Numerous times here, I’ve alluded to my late blooming as an appreciator of rock music. This strikes many people (including me) as an oddity for someone who headed off to college in the late ’60s. How could I have slept through the Beatles, Rolling Stones, Jimi Hendrix, et al. ad infinitum? (My freshman-year roommates thought it hilarious that I came equipped for college with the complete oeuvre of Herb Alpert and the Tijuana Brass.)
Eventually I got on board, and I hope the phrase “of course” is understood. The first rock album I bought while in college (ever? holy cow, was I so out of sync that I can even seriously ask that question?) was Crosby, Stills, and Nash’s (pre-Neil Young) self-titled debut. Ye gods, but I loved that album. I’m not even sure what made me get it in the first place. It may well have been recommended by the guy in the next room, named Bruce, who was the only person I ever knew who’d actually attended Woodstock; Bruce was funny, mild-mannered, smart as heck, and — like me — a fish-out-of-water Northeastern US native attending a college in North Carolina. Our suitemates from the South tended to favor rather louder music, which I had difficulty adjusting to, but it’s easy to imagine Bruce off-handedly saying something like Listen to this… and putting (say) “Suite: Judy Blue Eyes” on a record player.

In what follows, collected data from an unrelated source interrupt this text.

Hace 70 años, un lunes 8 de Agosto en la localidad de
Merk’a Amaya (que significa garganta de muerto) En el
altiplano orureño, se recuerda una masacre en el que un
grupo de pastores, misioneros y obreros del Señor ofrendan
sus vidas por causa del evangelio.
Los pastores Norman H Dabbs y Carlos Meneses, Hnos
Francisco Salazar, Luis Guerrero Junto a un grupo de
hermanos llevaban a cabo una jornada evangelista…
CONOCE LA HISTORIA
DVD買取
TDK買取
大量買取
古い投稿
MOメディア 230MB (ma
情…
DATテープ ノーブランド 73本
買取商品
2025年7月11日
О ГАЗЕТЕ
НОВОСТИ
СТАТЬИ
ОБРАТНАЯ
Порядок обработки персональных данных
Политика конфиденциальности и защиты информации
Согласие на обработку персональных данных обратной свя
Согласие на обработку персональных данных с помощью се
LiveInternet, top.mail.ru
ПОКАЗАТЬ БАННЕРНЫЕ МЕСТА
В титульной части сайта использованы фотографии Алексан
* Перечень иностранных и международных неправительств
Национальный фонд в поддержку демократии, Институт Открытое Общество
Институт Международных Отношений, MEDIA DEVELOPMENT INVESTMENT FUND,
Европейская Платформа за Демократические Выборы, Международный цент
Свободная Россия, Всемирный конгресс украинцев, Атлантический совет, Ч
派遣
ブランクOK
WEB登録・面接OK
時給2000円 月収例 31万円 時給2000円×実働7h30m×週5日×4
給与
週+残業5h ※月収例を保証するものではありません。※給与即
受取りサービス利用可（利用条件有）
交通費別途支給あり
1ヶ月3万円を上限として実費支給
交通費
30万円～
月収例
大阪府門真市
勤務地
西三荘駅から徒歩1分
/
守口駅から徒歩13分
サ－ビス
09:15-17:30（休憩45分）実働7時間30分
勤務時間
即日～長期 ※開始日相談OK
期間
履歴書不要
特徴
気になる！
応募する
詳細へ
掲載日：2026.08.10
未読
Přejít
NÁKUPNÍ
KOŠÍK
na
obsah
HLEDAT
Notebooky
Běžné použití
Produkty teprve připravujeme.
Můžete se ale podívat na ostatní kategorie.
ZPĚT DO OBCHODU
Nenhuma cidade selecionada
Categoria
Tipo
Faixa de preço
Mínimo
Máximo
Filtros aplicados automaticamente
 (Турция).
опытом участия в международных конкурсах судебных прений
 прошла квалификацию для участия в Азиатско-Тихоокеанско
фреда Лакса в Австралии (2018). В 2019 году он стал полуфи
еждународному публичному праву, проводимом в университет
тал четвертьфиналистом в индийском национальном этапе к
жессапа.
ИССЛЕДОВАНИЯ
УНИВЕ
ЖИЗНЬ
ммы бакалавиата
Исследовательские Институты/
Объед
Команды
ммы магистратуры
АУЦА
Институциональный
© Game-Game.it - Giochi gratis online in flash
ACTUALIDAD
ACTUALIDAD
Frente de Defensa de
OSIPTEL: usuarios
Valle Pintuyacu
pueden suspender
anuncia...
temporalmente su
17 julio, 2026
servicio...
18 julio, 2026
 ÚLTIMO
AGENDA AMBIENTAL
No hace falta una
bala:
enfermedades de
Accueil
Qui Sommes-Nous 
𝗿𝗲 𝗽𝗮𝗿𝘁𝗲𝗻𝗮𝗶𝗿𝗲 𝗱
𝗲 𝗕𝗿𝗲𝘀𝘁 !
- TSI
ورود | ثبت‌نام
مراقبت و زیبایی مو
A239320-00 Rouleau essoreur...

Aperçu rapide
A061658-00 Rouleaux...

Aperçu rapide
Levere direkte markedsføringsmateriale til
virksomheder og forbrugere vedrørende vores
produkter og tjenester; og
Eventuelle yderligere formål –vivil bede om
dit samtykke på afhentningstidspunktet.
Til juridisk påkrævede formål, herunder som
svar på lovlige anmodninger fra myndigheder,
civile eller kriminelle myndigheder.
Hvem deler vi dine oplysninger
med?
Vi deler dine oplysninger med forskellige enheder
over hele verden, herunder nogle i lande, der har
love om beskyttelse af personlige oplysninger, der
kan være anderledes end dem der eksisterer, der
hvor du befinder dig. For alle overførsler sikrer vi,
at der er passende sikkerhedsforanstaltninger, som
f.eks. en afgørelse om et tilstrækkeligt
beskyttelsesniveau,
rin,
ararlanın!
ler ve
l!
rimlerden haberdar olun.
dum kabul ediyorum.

And what a “song.” As Wikipedia notes, it’s a true suite of several songs. I imagined that that word merely punned on sweet. It did that, all right — “it” meaning both the song itself, and the Judy in question (Collins). But it also met a more formal standard. The mood and the rhythm wandered all over the place from verse to verse, without becoming chaotic. Steven Stills seems to have poured into it everything he could think of, musically and lyrically, without straying outside the country-rock lines.
(When you consider that he apparently wrote it almost explicitly in desperation to keep Collins from leaving their relationship, you maybe can see why he’d throw everything into the mix.)
What a performance, for that matter. Among the other things Wikipedia asserted which I didn’t know: “CSN actually formed in order to record ‘Suite: Judy Blue Eyes.'” Stills’s emphatic guitar, the almost weirdly perfect harmonies… Well, now I’m straying into wordlessness; the thing still transports me. (If they’d chosen any other song to open the album, I wonder if I’d have ever listened to the rest.)
Anyway, here’s the song:
[Below, click Play button to begin Suite: Judy Blue Eyes (CS&N). While audio is playing, volume control appears at left — a row of little vertical bars. This clip is 7:24 long.]
Edit to add (2013-03-16): [Lyrics]
So anyhow, a couple days ago I was enjoying revisiting the song (and the album it came from) when I came across another version of the song — a possibility which would have struck me as ridiculous a moment before. This is by a group known, implausibly, as the Vitamin String Quartet.
I had something of a hard time pinning down who, exactly, the Vitamin String Quartet comprises. (It seems that the membership changes every now and then.)
But information lies thick upon the ground when it comes to wondering what music the VSQ has recorded. They’ve recorded a bazillion rock songs… all arranged (obviously) for string quartet.
I mean, really — they’ve recorded a LOT of albums, not to mention songs. (One site I saw online concluded that at least one of the Wikipedia entries, however, was bogus. Which makes one wonder.)
Here’s the VSQ’s take on “Suite: Judy Blue Eyes” — almost exactly the length of the original:
[Below, click Play button to begin Suite: Judy Blue Eyes (VSQ). While audio is playing, volume control appears at left — a row of little vertical bars. This clip is 7:26 long.]
A funny old world humans have made for themselves, isn’t it?
Update (later in the day): There’s a really good behind-the-scenes/making-of story about this song here at Sound On Sound. (It’s an interview which will probably hold even more interest for readers who, like, actually know about music.) One of my favorite bits:
It still gives me goose bumps when I listen to that recording, aware that [Stills] blew through seven-and-a-half minutes with all the time changes, all the pauses, all the everything in just one take,” [engineer Bill] Halverson says. “No edits, no nothing.”